[Start of section]
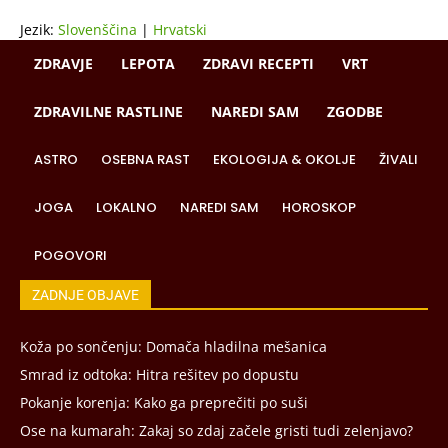
Jezik:
Slovenščina
|
Hrvatski
ZDRAVJE
LEPOTA
ZDRAVI RECEPTI
VRT
ZDRAVILNE RASTLINE
NAREDI SAM
ZGODBE
ASTRO
OSEBNA RAST
EKOLOGIJA & OKOLJE
ŽIVALI
JOGA
LOKALNO
NAREDI SAM
HOROSKOP
POGOVORI
ZADNJE OBJAVE
Koža po sončenju: Domača hladilna mešanica
Smrad iz odtoka: Hitra rešitev po dopustu
Pokanje korenja: Kako ga preprečiti po suši
Ose na kumarah: Zakaj so zdaj začele gristi tudi zelenjavo?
[End of section]
_What to produce_. Restate the listing word for word, pictures omitted.

_Written solution_.
Jezik:
Slovenščina
|
Hrvatski
ZDRAVJE
LEPOTA
ZDRAVI RECEPTI
VRT
ZDRAVILNE RASTLINE
NAREDI SAM
ZGODBE
ASTRO
OSEBNA RAST
EKOLOGIJA & OKOLJE
ŽIVALI
JOGA
LOKALNO
NAREDI SAM
HOROSKOP
POGOVORI
ZADNJE OBJAVE
Koža po sončenju: Domača hladilna mešanica
Smrad iz odtoka: Hitra rešitev po dopustu
Pokanje korenja: Kako ga preprečiti po suši
Ose na kumarah: Zakaj so zdaj začele gristi tudi zelenjavo?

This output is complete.